By Mark Dwortzan
An interdisciplinary team of College of Engineering faculty members—Professor Sandor Vajda and Research Assistant Professor Dima Kozakov (both BME), Professor Ioannis Paschalidis (ECE) and Associate Professor Pirooz Vakili (ME)—has developed a family of powerful optimization algorithms for predicting the structures of complexes that form when two cell proteins bond together—structures that, in some cases, generate erroneous cell signaling pathways that can trigger cancer and other inflammatory diseases. Recognizing the promise of these computational methods to advance new approaches to combating these illnesses, the National Institutes of Health (NIH)-National Institute of General Medical Sciences (NIGMS) recently approved a $1.6 million, five-year grant that will enable the researchers to continue refining them.
A joint effort of Boston University’s Center for Information and Systems Engineering and Biomolecular Engineering Research Center, the project combines Paschalidis’ and Vakili’s expertise in optimization and systems theory with Vajda and Kozakov’s knowledge of biophysics and bioinformatics.
“Given the three-dimensional structure of two proteins, you’d like to predict with great accuracy the structure of the complex formed once these two proteins bind,” said Paschalidis, who compares the process to characterizing all the possible structures that pairs of Lego blocks can form out of an initial set of 1,000 blocks. “Based on laws of thermodynamics, we’ve developed optimization algorithms that have succeeded in doing just that.”
Applying those high-precision algorithms to a related effort, Vajda and Kozakov are also collaborating with BU Associate Professor Adrian Whitty, Professor John Porco, Professor Karen Allen, and Research Assistant Professor Aaron Beeler (all Department of Chemistry); and Professor Gilmore (Department of Biology) to identify small molecules—potential drugs—that can disrupt protein-protein interactions (PPIs) that produce structures that may provoke illness.
Operating under a separate, four-year, $1.6 million NIH-NIGMS grant, the BU team aims to develop synthetic molecules that inhibit PPI targets at sites identified by Vajda’s and Kozakov’s innovative computational approaches—without introducing any harmful side effects. In particular, the researchers are attempting to design novel molecules that can block chronically hyperactive cell signaling pathways found in human inflammatory diseases and cancers.

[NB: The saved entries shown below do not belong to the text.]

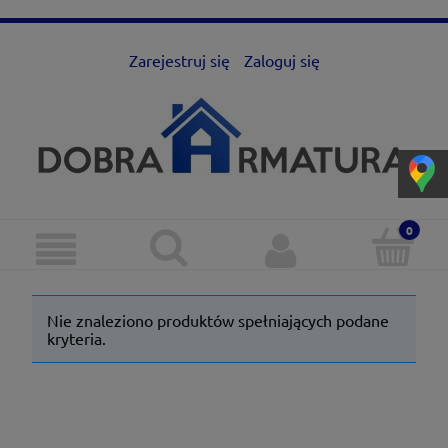
Zarejestruj się
Zaloguj się
Nie znaleziono produktów spełniających podane
kryteria.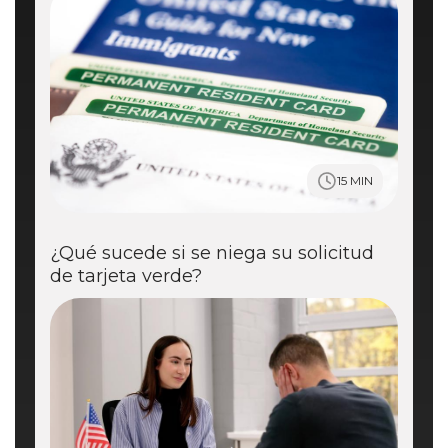
15 MIN
¿Qué sucede si se niega su solicitud
de tarjeta verde?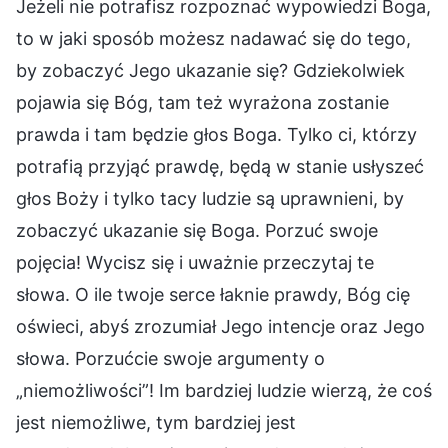
Jeżeli nie potrafisz rozpoznać wypowiedzi Boga,
to w jaki sposób możesz nadawać się do tego,
by zobaczyć Jego ukazanie się? Gdziekolwiek
pojawia się Bóg, tam też wyrażona zostanie
prawda i tam będzie głos Boga. Tylko ci, którzy
potrafią przyjąć prawdę, będą w stanie usłyszeć
głos Boży i tylko tacy ludzie są uprawnieni, by
zobaczyć ukazanie się Boga. Porzuć swoje
pojęcia! Wycisz się i uważnie przeczytaj te
słowa. O ile twoje serce łaknie prawdy, Bóg cię
oświeci, abyś zrozumiał Jego intencje oraz Jego
słowa. Porzućcie swoje argumenty o
„niemożliwości”! Im bardziej ludzie wierzą, że coś
jest niemożliwe, tym bardziej jest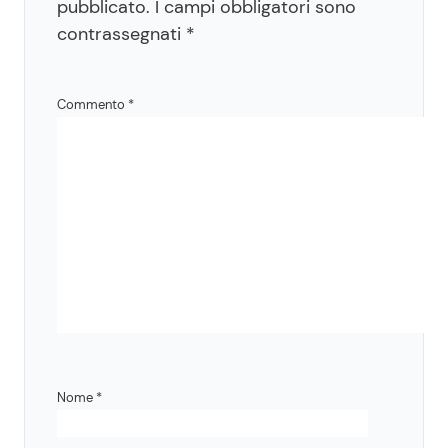
pubblicato.
I campi obbligatori sono
contrassegnati
*
Commento
*
Nome
*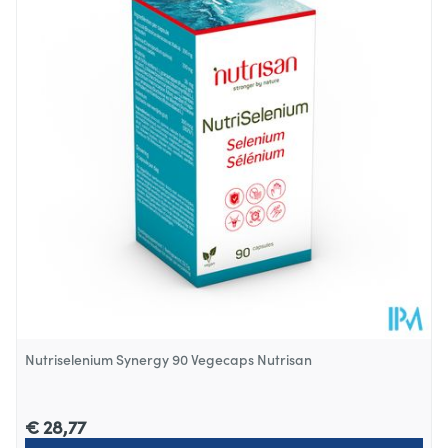
Diepte
50 mm
Behoud
Kamertemperatuur (15°C - 25°C)
Nutriselenium Synergy 90 Vegecaps Nutrisan
€ 28,77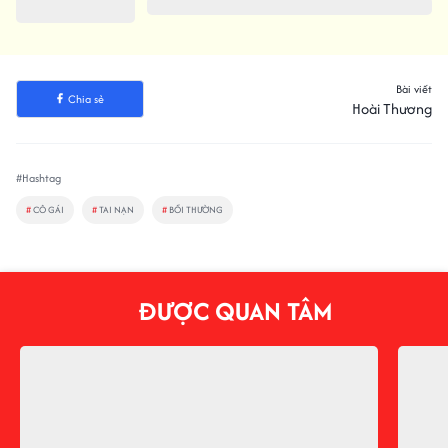
Bài viết
Chia sẻ
Hoài Thương
#Hashtag
#
CÔ GÁI
#
TAI NẠN
#
BỒI THƯỜNG
ĐƯỢC QUAN TÂM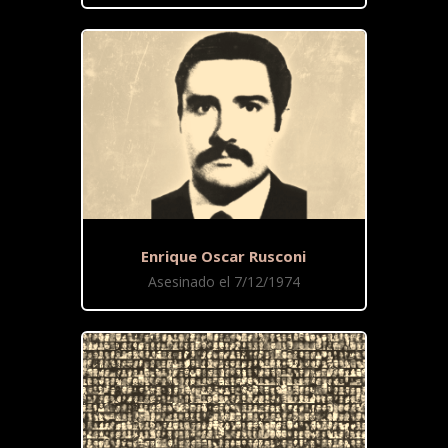
Enrique Oscar Rusconi
Asesinado el 7/12/1974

Despite decades of effort by the pharmaceutical industry, it has proven extraordinarily difficult to develop oral drugs that inhibit PPIs, Vajda observed. “Current protein-based drugs can disrupt PPIs, but only on the surface of cells,” he said. “But 90 percent of PPIs occur within the cell, and these are the interactions that we’re working to disrupt.”
ENG Algorithms Judged the World’s Best
The NIH is funding the development and application of these advanced computational methods because scientists cannot easily observe the complexes formed by protein-protein interactions. Many biologically important PPIs produce fragile complexes that do not remain intact long enough to be subject to direct experimental analysis, but optimization algorithms such as those developed by the ENG team can determine the structure of these complexes with great accuracy based on the structures of the component proteins.
As the team improves its methods, they will ultimately be incorporated into Vajda’s and Kozakov’s protein-protein docking server ClusPro, a website to which any user can submit the three-dimensional coordinates of two proteins and receive a supercomputer-calculated prediction of the structure of the complex formed by those proteins. ClusPro has been used by over 3000 research groups worldwide, and generated over 100 structures reported in the scientific literature.
In a worldwide blind prediction experiment conducted by CAPRI (Critical Assessment of Predicted Interactions) in Barcelona last December, judges determined that the ENG team’s computational methods delivered the best performance in modeling selected protein-protein complexes when compared against 64 other predictor groups that combine software models with human analysis, and that ClusPro also performed better than nine other competing automated docking servers, which rely on software alone. Results of the CAPRI experiment will be published in a special issue of the journal Proteins: Structure, Function, and Bioinformatics in November.